The following summary is adapted from cs-ahmed/Hands-on-SHA1-Collisions-Using-sha1collider. SHAttered (by Stevens et al.) was the first ever practical and public SHA-1 collision between two PDF files. The type of collision they created was a fixed-prefix collision: A collision created by having identical starts of files, followed by distinct, slight differences in a small amount of the files, which is where the collision appears. After the collision is created, all that follows in both files (i.e. the suffixes of the files) must be identical. However, their collision was strategically placed to take advantage of a special property of the JPEG images in the PDFs: JPEG comments. Essentially, both files have the image data embedded inside, they just start displaying the image at at different byte depending on the value of a JPEG comment.

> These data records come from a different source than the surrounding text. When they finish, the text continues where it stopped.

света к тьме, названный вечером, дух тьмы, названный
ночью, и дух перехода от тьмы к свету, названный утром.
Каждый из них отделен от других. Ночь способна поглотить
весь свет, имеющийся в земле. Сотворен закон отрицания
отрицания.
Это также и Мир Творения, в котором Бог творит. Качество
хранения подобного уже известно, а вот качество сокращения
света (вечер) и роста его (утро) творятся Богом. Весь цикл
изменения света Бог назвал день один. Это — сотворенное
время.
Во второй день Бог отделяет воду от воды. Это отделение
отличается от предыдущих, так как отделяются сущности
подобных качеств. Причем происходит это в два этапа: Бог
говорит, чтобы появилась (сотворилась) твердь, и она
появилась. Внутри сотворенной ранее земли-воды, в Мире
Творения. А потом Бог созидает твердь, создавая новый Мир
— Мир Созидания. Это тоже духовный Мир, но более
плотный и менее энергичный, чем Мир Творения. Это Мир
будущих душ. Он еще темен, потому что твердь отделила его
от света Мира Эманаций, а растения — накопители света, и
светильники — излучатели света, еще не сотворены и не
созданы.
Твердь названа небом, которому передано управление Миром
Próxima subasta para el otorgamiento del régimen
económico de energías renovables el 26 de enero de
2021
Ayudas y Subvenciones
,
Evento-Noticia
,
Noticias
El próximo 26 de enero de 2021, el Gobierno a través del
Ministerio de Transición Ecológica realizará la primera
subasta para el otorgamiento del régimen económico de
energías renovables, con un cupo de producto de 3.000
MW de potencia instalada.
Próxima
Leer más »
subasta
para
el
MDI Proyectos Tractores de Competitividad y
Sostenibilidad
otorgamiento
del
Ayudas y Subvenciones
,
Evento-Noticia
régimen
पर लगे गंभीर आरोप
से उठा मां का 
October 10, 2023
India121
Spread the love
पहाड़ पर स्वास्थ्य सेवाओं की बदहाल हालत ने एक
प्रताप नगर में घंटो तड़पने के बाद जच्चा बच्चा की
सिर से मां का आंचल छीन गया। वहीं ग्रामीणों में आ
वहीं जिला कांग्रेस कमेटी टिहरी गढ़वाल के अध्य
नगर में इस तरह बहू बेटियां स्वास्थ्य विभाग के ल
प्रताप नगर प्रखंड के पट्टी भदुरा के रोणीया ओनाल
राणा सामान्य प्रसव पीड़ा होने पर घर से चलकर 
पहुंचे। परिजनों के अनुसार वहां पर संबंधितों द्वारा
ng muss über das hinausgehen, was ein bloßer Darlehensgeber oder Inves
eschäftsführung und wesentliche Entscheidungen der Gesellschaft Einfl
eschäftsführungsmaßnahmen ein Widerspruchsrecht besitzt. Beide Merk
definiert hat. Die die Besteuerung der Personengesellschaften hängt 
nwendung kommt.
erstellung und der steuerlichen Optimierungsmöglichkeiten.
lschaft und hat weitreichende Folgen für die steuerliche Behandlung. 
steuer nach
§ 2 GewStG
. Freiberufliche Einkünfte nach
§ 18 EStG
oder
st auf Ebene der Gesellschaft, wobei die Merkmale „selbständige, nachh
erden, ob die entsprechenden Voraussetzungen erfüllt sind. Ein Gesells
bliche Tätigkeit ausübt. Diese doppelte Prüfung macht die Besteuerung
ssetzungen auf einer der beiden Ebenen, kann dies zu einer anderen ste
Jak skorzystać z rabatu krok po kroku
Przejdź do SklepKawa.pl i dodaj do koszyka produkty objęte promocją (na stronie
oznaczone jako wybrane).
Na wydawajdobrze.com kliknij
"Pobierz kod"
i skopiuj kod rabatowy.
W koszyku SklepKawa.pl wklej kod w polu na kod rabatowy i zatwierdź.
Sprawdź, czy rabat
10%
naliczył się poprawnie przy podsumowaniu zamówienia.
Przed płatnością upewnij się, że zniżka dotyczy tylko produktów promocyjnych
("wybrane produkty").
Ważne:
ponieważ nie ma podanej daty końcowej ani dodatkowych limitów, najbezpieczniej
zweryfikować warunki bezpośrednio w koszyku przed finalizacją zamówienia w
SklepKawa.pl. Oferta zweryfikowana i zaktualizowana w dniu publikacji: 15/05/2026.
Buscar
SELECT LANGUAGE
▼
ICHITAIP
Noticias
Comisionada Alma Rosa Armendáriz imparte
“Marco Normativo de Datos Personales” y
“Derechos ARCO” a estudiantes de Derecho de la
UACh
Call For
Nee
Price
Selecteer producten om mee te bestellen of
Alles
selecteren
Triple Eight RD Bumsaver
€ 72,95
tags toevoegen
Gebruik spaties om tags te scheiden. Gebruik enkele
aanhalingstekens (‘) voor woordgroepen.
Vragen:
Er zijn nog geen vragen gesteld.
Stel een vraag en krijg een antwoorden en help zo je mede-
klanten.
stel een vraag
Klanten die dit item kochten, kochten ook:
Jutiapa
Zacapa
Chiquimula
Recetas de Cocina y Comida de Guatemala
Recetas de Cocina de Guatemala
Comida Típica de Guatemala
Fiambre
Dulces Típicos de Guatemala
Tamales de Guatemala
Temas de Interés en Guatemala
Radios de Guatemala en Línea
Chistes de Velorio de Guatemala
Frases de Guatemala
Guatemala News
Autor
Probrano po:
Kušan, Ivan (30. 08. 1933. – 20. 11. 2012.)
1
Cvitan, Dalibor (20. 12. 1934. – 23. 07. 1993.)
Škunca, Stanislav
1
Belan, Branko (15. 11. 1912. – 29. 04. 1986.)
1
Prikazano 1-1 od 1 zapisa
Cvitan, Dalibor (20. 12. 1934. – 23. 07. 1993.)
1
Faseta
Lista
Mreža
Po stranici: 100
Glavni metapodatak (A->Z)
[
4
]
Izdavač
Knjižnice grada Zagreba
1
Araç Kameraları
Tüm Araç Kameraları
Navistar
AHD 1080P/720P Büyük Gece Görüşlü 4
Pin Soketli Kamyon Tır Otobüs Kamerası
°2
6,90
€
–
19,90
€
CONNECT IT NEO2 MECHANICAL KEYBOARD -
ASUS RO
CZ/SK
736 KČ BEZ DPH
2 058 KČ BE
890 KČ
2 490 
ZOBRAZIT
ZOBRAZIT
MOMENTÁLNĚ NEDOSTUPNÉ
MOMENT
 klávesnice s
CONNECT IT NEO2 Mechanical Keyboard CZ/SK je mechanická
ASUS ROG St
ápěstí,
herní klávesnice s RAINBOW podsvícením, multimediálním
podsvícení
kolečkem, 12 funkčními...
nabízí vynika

The two PDFs that Google created as part of SHAttered are publically available on the SHAttered website: PDF 1 / PDF 2. However, these files will not meet the criteria for the challenge because they do not have the same 1000 bytes at the end as the original invite. So, lets get the last 1000 bytes from the original invite and append them to both of the SHAttered PDFs.
We can get the last 1000 bytes of the original invite using tail -c 1000 invite.pdf > invite-bytes. Next, we run a simply Python script to append these bytes to both SHAttered PDFs: python script.py solve-1.pdf solve-2.pdf (where solve-2.pdf and solve-2.pdf are the two SHAttered PDFs). Uploading these PDFs to the website gives the flag. These final output PDFs are in the same directory as this file: solve-1.pdf / solve-2.pdf
Initially, I thought simply appending the bytes wouldn't work because it would make the PDF invalid. However, this is not the case. I'm not entirely sure why, but it probably has to do with the EOF bytes at the end of the PDF. The PDF reader might just ignore the appended bytes when determining if the PDF is valid.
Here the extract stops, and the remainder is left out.